The implications of Britain’s decision in June 2016 to leave the EU are gradually becoming clearer. In the area of government procurement, a paper by the European Parliament has highlighted the various models available to UK and British companies, post-Brexit, for participation in the EU market.
The paper proposes that, in addition to the European Economic Area Agreement (EEA) model and the World Trade Organisation Agreement on Government Procurement (GPA) model – two models which we’ve already discussed in a previous alert – there is potential room for either an “EEA-minus” approach or a “GPA-plus” approach, both of which are explained in more detail below. The European Commission estimated in 2015 that public expenditures for goods, works and services amounted to 13.1% of EU GDP and 13.6% of UK GDP, and this makes it understandable why the EU is so keen to ensure that the EU and UK markets stay open and accessible to each other after the UK’s withdrawal from the EU.
A quick recap of the EEA and GPA models
Under the EEA model, the existing EU procurement directives apply in the same way to EEA countries as within the EU; for example, the EU’s common advertising system for notices – Tenders Electronic Daily (TED) – still has to be used and notices have to be submitted in one of the EU’s official languages. In addition, the same obligations apply with regard to below-threshold contracts for cross-border interests. However, the EEA model does not provide for a customs union. Essentially, this means that non-EEA products do not have guaranteed access to the market, even when such products are offered by EEA entities – the logical conclusion of this being that UK entities may find themselves shut out of EU-originating procurement exercises, without any recourse.
As for the GPA model, it is still unclear if the UK would need to rejoin the GPA after Brexit, with or without a new formal application. This would be the first question to answer, should the UK opt for this model, but this issue is more logistical than structural. The GPA itself is a robust framework for public procurement and, importantly, it provides remedies for affected entities before national review authorities. Indeed, the GPA model has been used by the EU itself in public procurement agreements with its trading partners who are not parties to the GPA. Therefore, the GPA model could be a viable option for a significant EU-UK agreement on procurement. Still, much like the EEA model, the GPA lacks crucial detail on issues such as handling concessions, modifying existing contracts, and dealing with procurements by one public entity from another.
Finding a middle ground?
An “EEA-minus” approach would use EU law as the basis for procurement-specific rules, thereby maintaining EU access to above-threshold UK markets on the same basis as at present. In addition, the UK would be permitted to continue using the common EU advertising system. The paper acknowledges, however, that it is likely to be difficult to simultaneously maintain this model and ensure consistent application and development of rules based on EU law, in light of future developments in EU legislation and case law.

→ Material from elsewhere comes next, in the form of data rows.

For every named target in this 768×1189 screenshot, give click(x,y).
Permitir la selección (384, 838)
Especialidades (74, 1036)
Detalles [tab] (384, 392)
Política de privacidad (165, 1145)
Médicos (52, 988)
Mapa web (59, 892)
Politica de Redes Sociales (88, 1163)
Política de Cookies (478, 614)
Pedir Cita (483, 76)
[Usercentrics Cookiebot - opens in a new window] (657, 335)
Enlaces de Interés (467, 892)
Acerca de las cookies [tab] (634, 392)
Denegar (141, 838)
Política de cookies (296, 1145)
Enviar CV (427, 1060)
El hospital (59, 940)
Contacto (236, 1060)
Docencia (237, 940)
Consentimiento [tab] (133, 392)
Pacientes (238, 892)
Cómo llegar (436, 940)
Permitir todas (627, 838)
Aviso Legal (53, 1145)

On the other hand, a “GPA-plus” approach would maintain access based on the GPA but be supplemented by additional rules, which could be used to address any important issues that are not covered by the GPA, including rules based on EU law. Such rules may be suitable for eventual inclusion in the GPA itself or of specific relevance to the EU’s relationship with the UK.
Whatever approach is taken, the devil will most certainly be in the details. Even after a model is eventually chosen, considerable thought will have to be given to matters such as transparency rules on below-threshold procurement and the use of enforcement mechanisms, including inter-governmental enforcements. The EU procurement regime is the product of multinational input and repeated iterations over the years, and we anticipate that this paper from the European Parliament is just the start of a similar journey between the EU and the UK.